*WORK ITEM*: Your task is to filter the data below down to the lines holding "einen".

*INFORMATION GIVEN*:

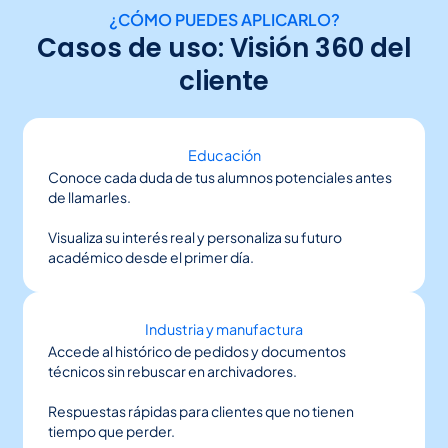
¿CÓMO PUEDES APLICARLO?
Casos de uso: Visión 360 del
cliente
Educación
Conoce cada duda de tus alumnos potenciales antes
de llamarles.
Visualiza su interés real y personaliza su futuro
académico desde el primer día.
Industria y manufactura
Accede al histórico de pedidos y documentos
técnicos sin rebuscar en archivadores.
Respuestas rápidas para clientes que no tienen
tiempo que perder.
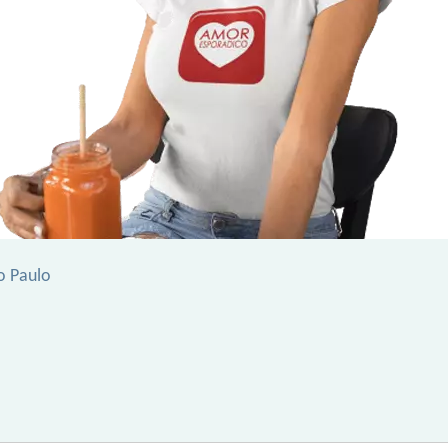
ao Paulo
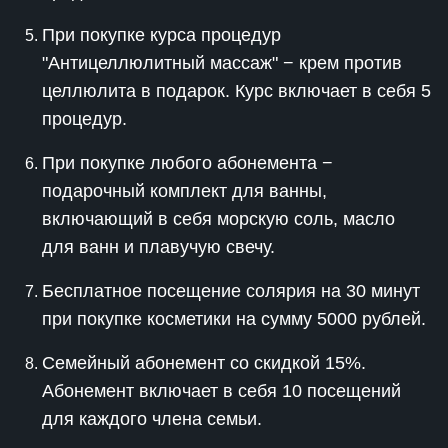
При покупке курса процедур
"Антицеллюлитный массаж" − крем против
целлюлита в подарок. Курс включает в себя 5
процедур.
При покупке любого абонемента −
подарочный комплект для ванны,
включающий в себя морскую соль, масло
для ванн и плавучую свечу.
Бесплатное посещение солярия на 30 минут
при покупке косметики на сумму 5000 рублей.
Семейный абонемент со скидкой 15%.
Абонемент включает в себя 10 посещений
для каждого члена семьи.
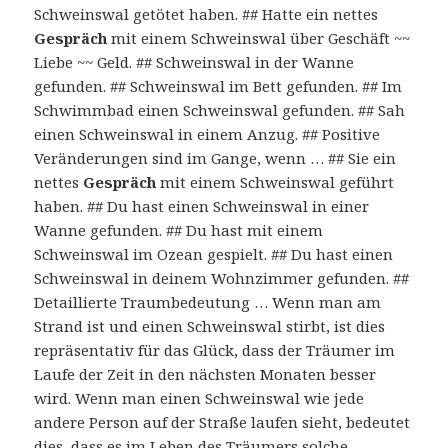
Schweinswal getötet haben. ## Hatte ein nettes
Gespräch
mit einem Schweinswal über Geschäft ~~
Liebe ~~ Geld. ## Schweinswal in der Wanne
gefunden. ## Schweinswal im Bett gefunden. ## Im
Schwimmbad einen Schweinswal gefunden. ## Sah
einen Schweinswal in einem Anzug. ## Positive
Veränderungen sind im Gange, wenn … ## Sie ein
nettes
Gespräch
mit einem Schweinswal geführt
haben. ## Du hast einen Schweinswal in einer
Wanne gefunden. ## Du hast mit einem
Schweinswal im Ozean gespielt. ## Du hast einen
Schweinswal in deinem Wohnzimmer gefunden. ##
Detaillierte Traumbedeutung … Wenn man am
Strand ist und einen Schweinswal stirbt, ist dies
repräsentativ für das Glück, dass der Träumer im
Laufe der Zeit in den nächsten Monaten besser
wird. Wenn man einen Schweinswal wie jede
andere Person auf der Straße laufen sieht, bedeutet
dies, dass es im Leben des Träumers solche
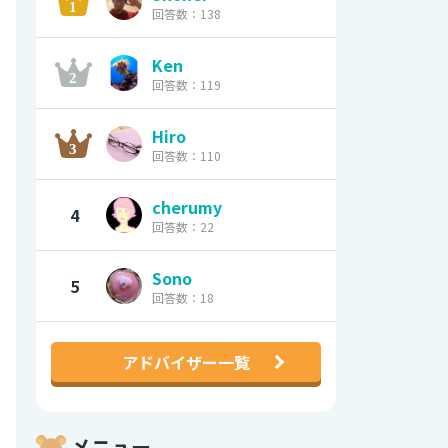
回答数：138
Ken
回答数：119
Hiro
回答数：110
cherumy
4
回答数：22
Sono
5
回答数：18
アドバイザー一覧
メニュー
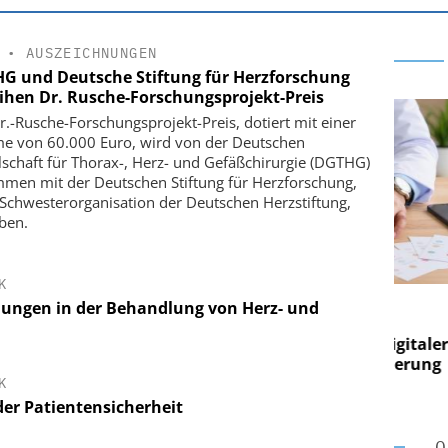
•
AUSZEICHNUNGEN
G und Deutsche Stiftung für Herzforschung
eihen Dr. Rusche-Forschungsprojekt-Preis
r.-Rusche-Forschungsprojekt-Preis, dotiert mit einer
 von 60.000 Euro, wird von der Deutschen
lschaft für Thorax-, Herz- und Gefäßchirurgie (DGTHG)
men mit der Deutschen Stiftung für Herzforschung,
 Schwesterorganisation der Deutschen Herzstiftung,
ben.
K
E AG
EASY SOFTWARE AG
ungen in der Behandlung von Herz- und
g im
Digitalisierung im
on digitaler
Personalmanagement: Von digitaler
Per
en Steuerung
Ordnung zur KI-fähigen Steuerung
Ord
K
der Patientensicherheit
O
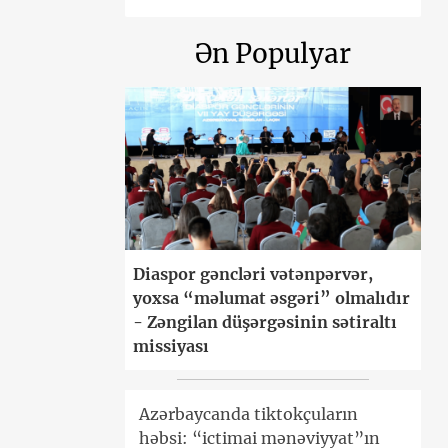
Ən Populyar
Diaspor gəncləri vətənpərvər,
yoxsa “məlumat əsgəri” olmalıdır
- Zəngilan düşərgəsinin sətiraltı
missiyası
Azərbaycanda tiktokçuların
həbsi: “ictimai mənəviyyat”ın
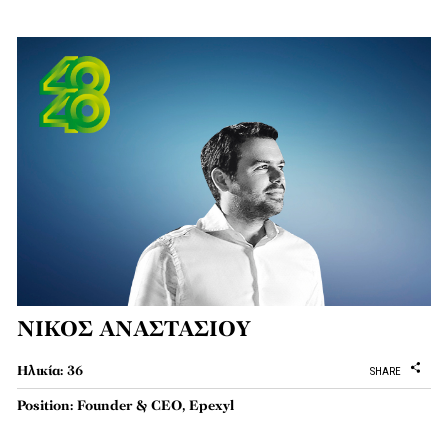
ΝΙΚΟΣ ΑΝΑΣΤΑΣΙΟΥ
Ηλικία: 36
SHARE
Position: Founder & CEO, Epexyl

* * *

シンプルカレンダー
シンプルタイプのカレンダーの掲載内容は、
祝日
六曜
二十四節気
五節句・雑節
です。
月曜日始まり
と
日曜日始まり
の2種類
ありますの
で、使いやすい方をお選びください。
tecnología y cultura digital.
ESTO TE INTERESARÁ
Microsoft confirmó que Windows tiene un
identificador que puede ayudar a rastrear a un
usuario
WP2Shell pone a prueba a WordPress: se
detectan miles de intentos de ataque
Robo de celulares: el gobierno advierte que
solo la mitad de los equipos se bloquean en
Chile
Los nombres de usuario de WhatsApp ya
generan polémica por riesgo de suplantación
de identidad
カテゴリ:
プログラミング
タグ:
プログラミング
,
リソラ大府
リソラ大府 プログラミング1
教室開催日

*SOLVED EXERCISE*:
Schwimmbad einen Schweinswal gefunden. ## Sah
einen Schweinswal in einem Anzug. ## Positive
haben. ## Du hast einen Schweinswal in einer
Schweinswal im Ozean gespielt. ## Du hast einen
Strand ist und einen Schweinswal stirbt, ist dies
wird. Wenn man einen Schweinswal wie jede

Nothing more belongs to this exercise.